Is $f(x)=\frac{\cos \left(x\right)}{1+x^2}$ uniformly continuous?

Question

Consider $f:[0,\infty)\rightarrow \mathbb{R}$:$$f(x)=\frac{\cos \left(x\right)}{1+x^2}$$Is $f$ is uniformly continuous on $[0,\infty)$?

So far I tried to bound the derivative of this, but i get: $$\frac{d}{dx}\left(\frac{\cos \left(x\right)}{1+x^2}\right)=-\frac{\left(x^2+1\right)\sin \left(x\right)+2x\cos \left(x\right)}{\left(x^2+1\right)^2},$$ and I can't see how to bound that.
I thought about using with $\epsilon -\delta \:$ definiton but got stuck there too.
Any other ideas? Thanks in advance!

Answer 1

Bound it this way $$\left|\frac{\left(x^2+1\right)\sin \left(x\right)+2x\cos \left(x\right)}{\left(x^2+1\right)^2}\right|\leq\frac{(x^2+1)|\cdot|\sin(x)|+2|x|\cdot|\cos(x)|}{|x^2+1|^2}\leq\frac{x^2+1+2|x|}{(x^2+1)^2}\\=\frac{(|x|+1)^2}{(x^2+1)^2}<1$$ for $x$ large.

The uniform continuity in some interval $[0,M]$ near $0$, for $M$ large (actually $M=1$ is large enough) goes from Cantor's theorem.

Answer 2

Yes, $f$ is uniformly continuous. Since $\lim_{x\to \infty} f(x) = 0$, given $\epsilon > 0$, there exists a positive integer $N$ such that $|f(x)| < \epsilon/2$ for all $x \ge N$. Since $f$ is continuous on the closed interval $[0,N]$, it is uniformly continuous on $[0,N]$. So there exists $\delta > 0$ such that for all $x,y\in [0,N]$, $|x - y| < \delta$ implies $|f(x) - f(y)| < \epsilon/2$. Given $x,y\in [0,\infty)$ with $|x - y| < \delta$, either

1. $x,y\in [0,N]$, which implies

$$|f(x) - f(y)| < \frac{\epsilon}{2} < \epsilon.$$

2. $x\in [0,N], y\in [N,\infty)$, which implies

$$|f(x) - f(y)| \le |f(x) - f(N)| + |f(N) - f(y)| < \frac{\epsilon}{2} + \frac{\epsilon}{2} = \epsilon.$$

3. $x,y\in [N,\infty)$, which implies

$$|f(x) - f(y)| \le |f(x)| + |f(y)| < \frac{\epsilon}{2} + \frac{\epsilon}{2} = \epsilon.$$

4. $x\in [N,\infty), y\in [0,N]$ -- similar to $2$.

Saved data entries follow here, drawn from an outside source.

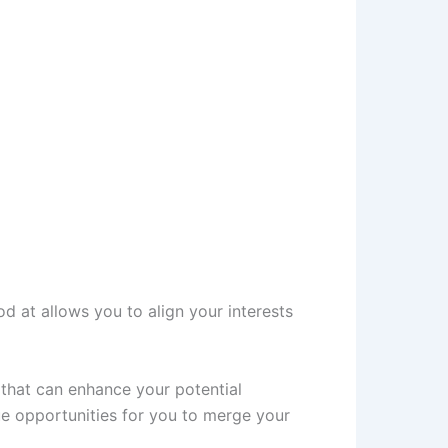
od at allows you to align your interests
e that can enhance your potential
ue opportunities for you to merge your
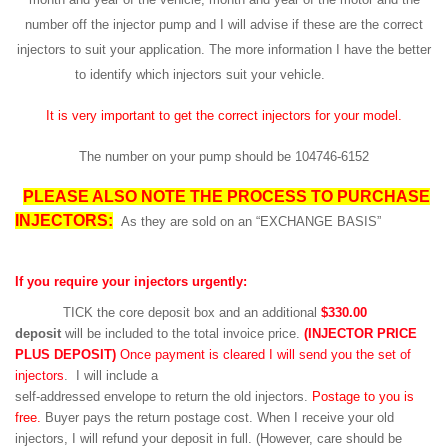
number off the injector pump and I will advise if these are the correct
injectors to suit your application. The more information I have the better
to identify which injectors suit your vehicle.
It is very important to get the correct injectors for your model.
The number on your pump should be 104746-6152
PLEASE ALSO NOTE THE PROCESS TO PURCHASE
INJECTORS:
As they are sold on an “EXCHANGE BASIS”
If you require your injectors urgently:
TICK the core deposit box and an additional
$330.00
deposit
will be included to the total invoice price.
(INJECTOR PRICE
PLUS DEPOSIT)
Once payment is cleared I will send you the set of
injectors
. I will include a
self-addressed envelope to return the old injectors.
Postage to you is
free.
Buyer pays the return postage cost. When I receive your old
injectors, I will refund your deposit in full. (However, care should be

So for all $x,y\in [0,\infty)$, $|x - y| < \delta$ implies $|f(x) - f(y)| < \epsilon$. Since $\epsilon$ was arbitrary, $f$ is uniformly continuous on $[0, \infty)$.

Note. Following this argument, you can prove more generally that if $f :[0,\infty) \to \Bbb R$ is continuous such that $\lim_{x\to \infty} f(x) = 0$, then $f$ is uniformly continuous.